_Assignment_. Write out exactly the lines of the entries below from the one holding "Foto (c) WSch – Streetart in Boulogne sur Mer" to the one holding "Werner Schlegel & Marit", inclusive, and leave out all other lines.

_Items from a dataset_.
───
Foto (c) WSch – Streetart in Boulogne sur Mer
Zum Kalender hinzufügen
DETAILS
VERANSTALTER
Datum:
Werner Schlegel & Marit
───
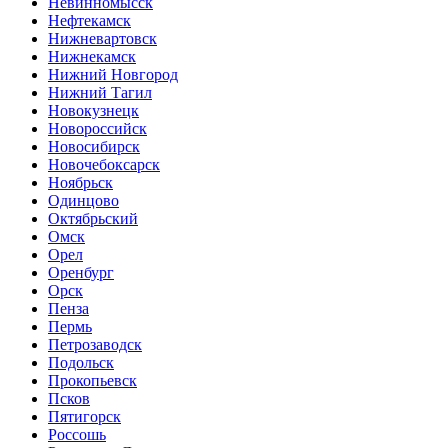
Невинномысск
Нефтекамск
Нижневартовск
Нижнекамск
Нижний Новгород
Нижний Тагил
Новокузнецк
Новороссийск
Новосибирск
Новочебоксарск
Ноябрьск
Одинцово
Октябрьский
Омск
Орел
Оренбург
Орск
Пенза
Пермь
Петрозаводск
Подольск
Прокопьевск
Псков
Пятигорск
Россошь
───
_Solution_.
Foto (c) WSch – Streetart in Boulogne sur Mer
Zum Kalender hinzufügen
DETAILS
VERANSTALTER
Datum:
Werner Schlegel & Marit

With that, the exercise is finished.